“回頭主動上交並補足收受賄賂的銀子即可,下去吧。”趙白魚說。

“謝謝大人,多謝大人寬宏大量。”獄卒一邊道謝一邊退出公堂。

趙白魚看向崔副官,後者立即反應過來:“獄卒的話,各位大人可都聽清了?”

司馬驕冷哼一聲:“獄卒隻證明呂良仕寫信、送信,能說明鄭運副拿過來的信是呂良仕寫的那封信嗎?呂良仕既然勾結蕭問策陷害鄧汶安,為什麽還自掘墳墓,告發他自己?為什麽不向本官和欽差大人告發,卻向與此案無甚關聯的鄭運副告發?”

蕭問策插話:“沒錯,根本邏輯不通。送信的目的是自救,他呂良仕不找宋提刑、不找大人您,偏偏找毫無關係的鄭運副,說得過去嗎?退一萬步來講,即便呂良仕所言屬實,鄭運副一無讞獄問案之權,二不是陛下欽點欽差,根本無權插手此案,呂良仕為什麽找他?”
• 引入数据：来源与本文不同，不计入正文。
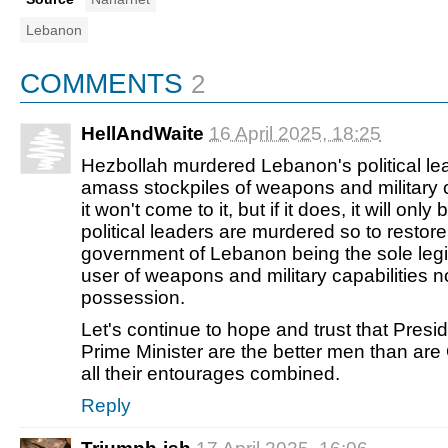
Lebanon
COMMENTS
2
HellAndWaite
16 April 2025, 18:25
Hezbollah murdered Lebanon's political lea
amass stockpiles of weapons and military c
it won't come to it, but if it does, it will only
political leaders are murdered so to restore
government of Lebanon being the sole leg
user of weapons and military capabilities 
possession.
Let's continue to hope and trust that Pres
Prime Minister are the better men than ar
all their entourages combined.
Reply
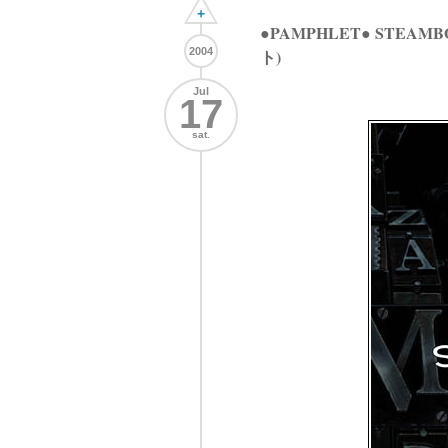
+
●PAMPHLET● STEAMB
2004
ト)
Jul
17
sat.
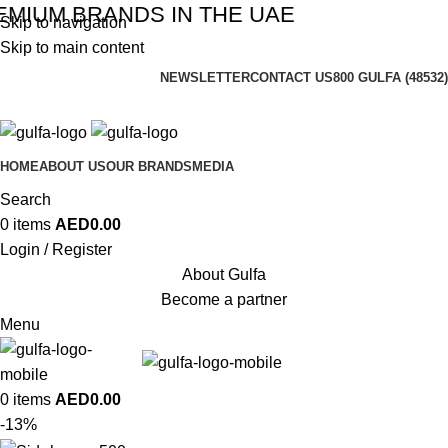
MIUM BRANDS IN THE UAE
Skip to navigation
Skip to main content
NEWSLETTER
CONTACT US
800 GULFA (48532)
HOME
ABOUT US
OUR BRANDS
MEDIA
Search
0
items
AED
0.00
Login / Register
About Gulfa
Become a partner
Menu
0
items
AED
0.00
-13%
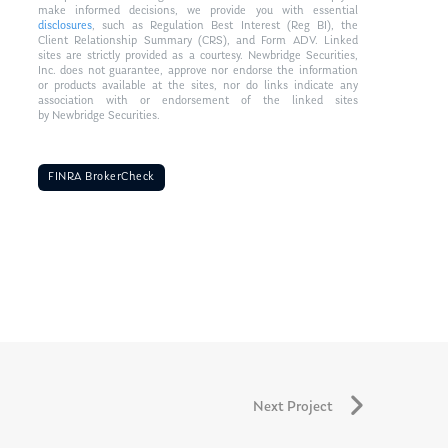
make informed decisions, we provide you with essential
disclosures
, such as Regulation Best Interest (Reg BI), the
Client Relationship Summary (CRS), and Form ADV. Linked
sites are strictly provided as a courtesy. Newbridge Securities,
Inc. does not guarantee, approve nor endorse the information
or products available at the sites, nor do links indicate any
association with or endorsement of the linked sites
by Newbridge Securities.
FINRA BrokerCheck
Next Project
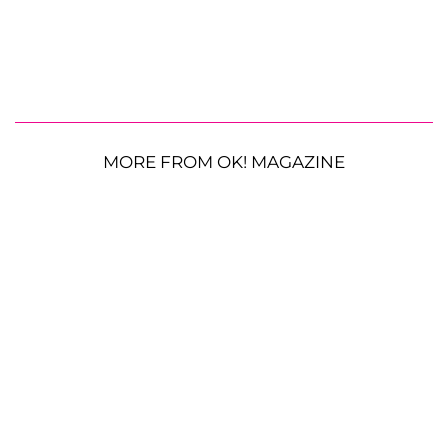
MORE FROM OK! MAGAZINE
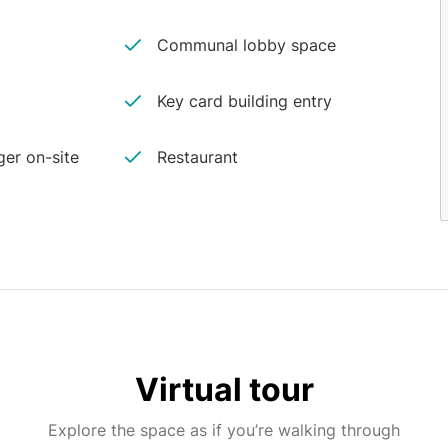
Communal lobby space
Key card building entry
er on-site
Restaurant
Virtual tour
Explore the space as if you’re walking through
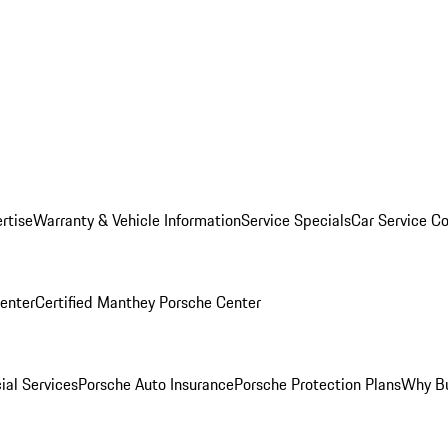
rtise
Warranty & Vehicle Information
Service Specials
Car Service C
Center
Certified Manthey Porsche Center
ial Services
Porsche Auto Insurance
Porsche Protection Plans
Why Bu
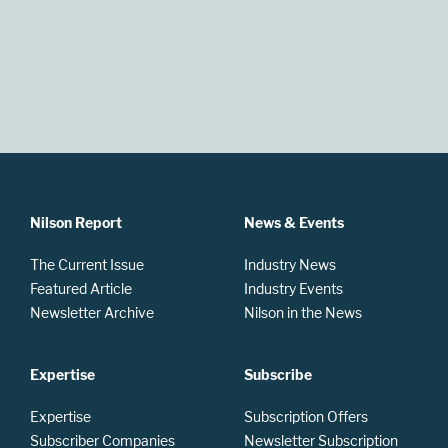
Nilson Report
News & Events
The Current Issue
Industry News
Featured Article
Industry Events
Newsletter Archive
Nilson in the News
Expertise
Subscribe
Expertise
Subscription Offers
Subscriber Companies
Newsletter Subscription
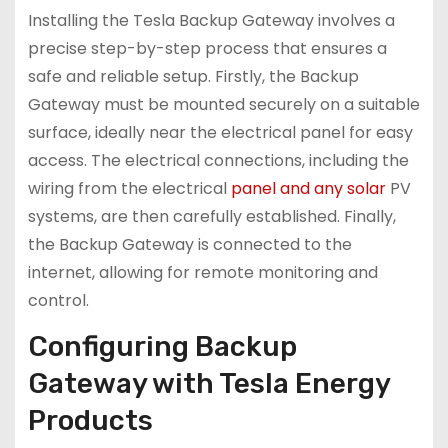
Installing the Tesla Backup Gateway involves a
precise step-by-step process that ensures a
safe and reliable setup. Firstly, the Backup
Gateway must be mounted securely on a suitable
surface, ideally near the electrical panel for easy
access. The electrical connections, including the
wiring from the electrical
panel and any solar
PV
systems, are then carefully established. Finally,
the Backup Gateway is connected to the
internet, allowing for remote monitoring and
control.
Configuring Backup
Gateway with Tesla Energy
Products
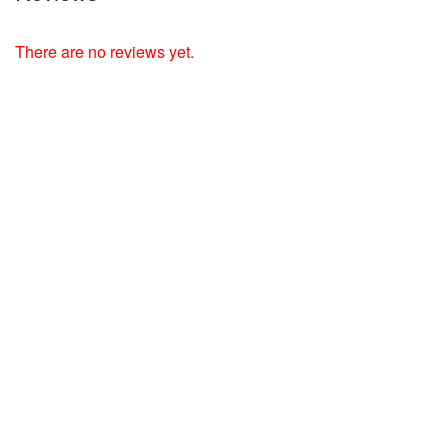
There are no reviews yet.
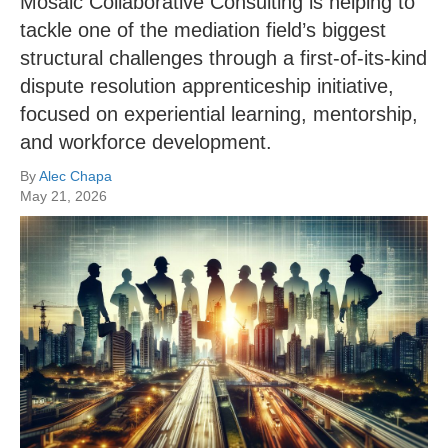
Mosaic Collaborative Consulting is helping to
tackle one of the mediation field’s biggest
structural challenges through a first-of-its-kind
dispute resolution apprenticeship initiative,
focused on experiential learning, mentorship,
and workforce development.
By
Alec Chapa
May 21, 2026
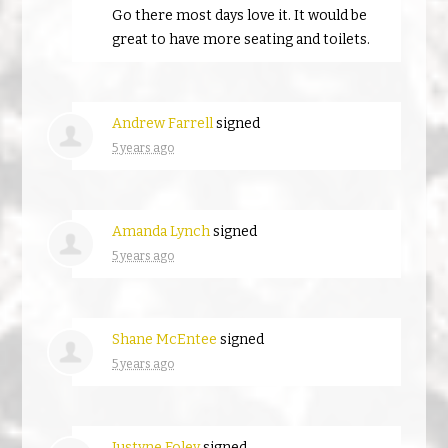
Go there most days love it. It would be
great to have more seating and toilets.
Andrew Farrell
signed
5 years ago
Amanda Lynch
signed
5 years ago
Shane McEntee
signed
5 years ago
Justyne Foley
signed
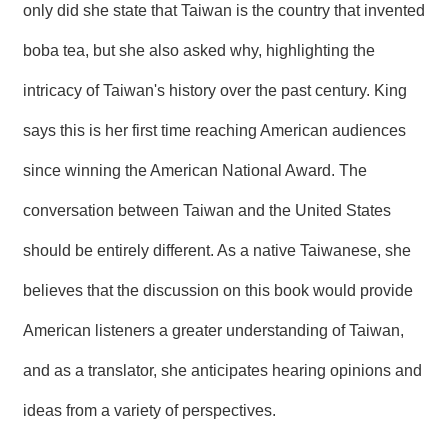
only did she state that Taiwan is the country that invented
boba tea, but she also asked why, highlighting the
intricacy of Taiwan's history over the past century. King
says this is her first time reaching American audiences
since winning the American National Award. The
conversation between Taiwan and the United States
should be entirely different. As a native Taiwanese, she
believes that the discussion on this book would provide
American listeners a greater understanding of Taiwan,
and as a translator, she anticipates hearing opinions and
ideas from a variety of perspectives.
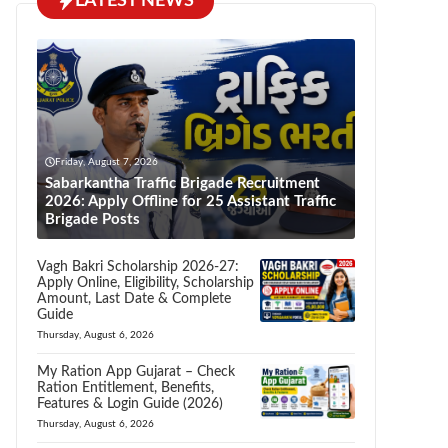
LATEST NEWS
Friday, August 7, 2026
Sabarkantha Traffic Brigade Recruitment
2026: Apply Offline for 25 Assistant Traffic
Brigade Posts
Vagh Bakri Scholarship 2026-27:
Apply Online, Eligibility, Scholarship
Amount, Last Date & Complete
Guide
Thursday, August 6, 2026
My Ration App Gujarat – Check
Ration Entitlement, Benefits,
Features & Login Guide (2026)
Thursday, August 6, 2026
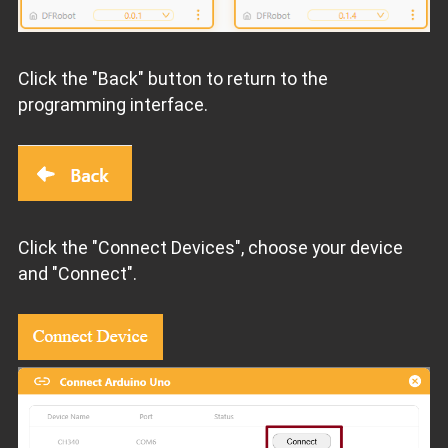
Click the "Back" button to return to the
programming interface.
Click the "Connect Devices", choose your device
and "Connect".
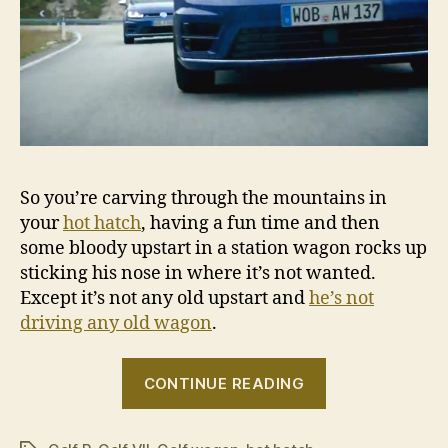
So you’re carving through the mountains in
your
hot hatch
, having a fun time and then
some bloody upstart in a station wagon rocks up
sticking his nose in where it’s not wanted.
Except it’s not any old upstart and
he’s not
driving any old wagon
.
“Sebastien
CONTINUE READING
Ogier
tries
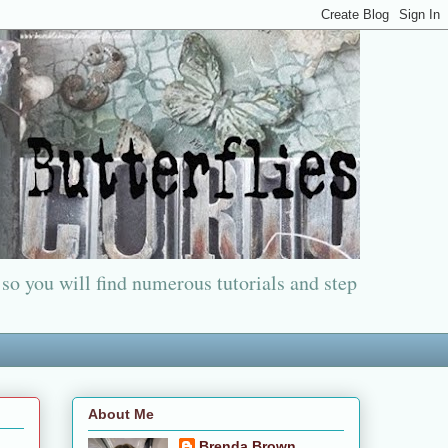
 so you will find numerous tutorials and step
About Me
Brenda Brown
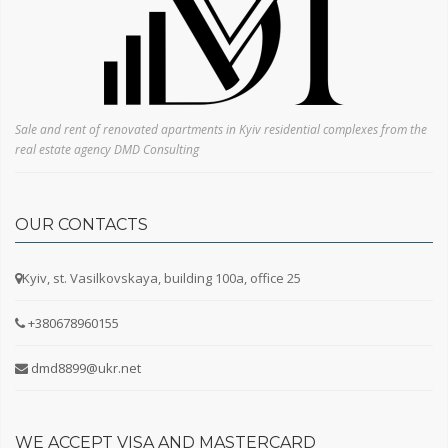
Sale and rent of renovated apartments in Kyiv residential complexes from the
real estate agency DMD Consulting
OUR CONTACTS
Kyiv, st. Vasilkovskaya, building 100a, office 25
+380678960155
dmd8899@ukr.net
WE ACCEPT VISA AND MASTERCARD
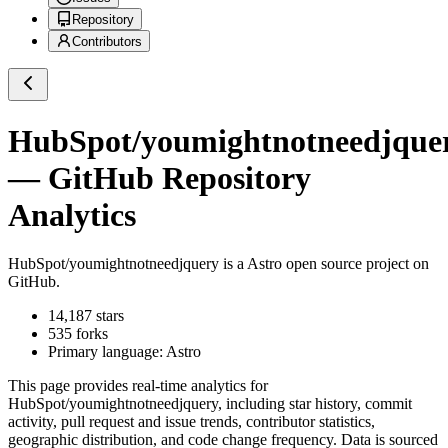
Repository
Contributors
HubSpot/youmightnotneedjque
— GitHub Repository
Analytics
HubSpot/youmightnotneedjquery
is a
Astro
open source project on
GitHub
.
14,187
stars
535
forks
Primary language:
Astro
This page provides real-time analytics for
HubSpot/youmightnotneedjquery
, including star history, commit
activity, pull request and issue trends, contributor statistics,
geographic distribution, and code change frequency. Data is sourced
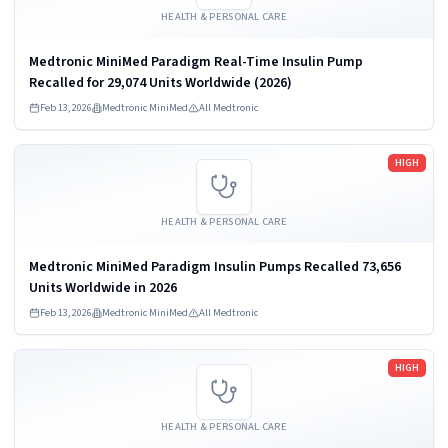
HEALTH & PERSONAL CARE
Medtronic MiniMed Paradigm Real-Time Insulin Pump
Recalled for 29,074 Units Worldwide (2026)
Feb 13, 2026
Medtronic MiniMed
All Medtronic
Read more
HIGH
HEALTH & PERSONAL CARE
Medtronic MiniMed Paradigm Insulin Pumps Recalled 73,656
Units Worldwide in 2026
Feb 13, 2026
Medtronic MiniMed
All Medtronic
Read more
HIGH
HEALTH & PERSONAL CARE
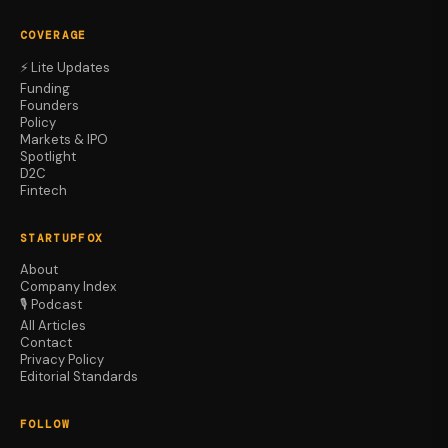
COVERAGE
⚡ Lite Updates
Funding
Founders
Policy
Markets & IPO
Spotlight
D2C
Fintech
STARTUPFOX
About
Company Index
🎙️ Podcast
All Articles
Contact
Privacy Policy
Editorial Standards
FOLLOW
呂良仕連連點頭:“對對,蕭知府和都漕大人說太對了!”

趙白魚嗤笑,兩手背在身後,踱步上前:“各位大人是要狡辯到底?”

“合理質疑,尋常邏輯,何來狡辯?不願接受覆盆之冤,便是狡辯?”

趙白魚笑了,“我以前看過一個笑話,說是一個人死了三天,全身上下都軟了,隻有嘴巴還硬邦邦的,和眼下的情狀頗為相像。”

“放肆!”蕭問策怒斥:“你一個從五品侍衛敢公堂辱罵上差?”

趙白魚涼涼說:“標下沒指名道姓,蕭大人就別自我代入了。”

蕭問策氣急攻心,口不能言。

司馬驕冷冷說:“欽差沒發話,你一個侍衛就跳出來對在座一眾上差冷嘲熱諷當真嬌縱狂妄。”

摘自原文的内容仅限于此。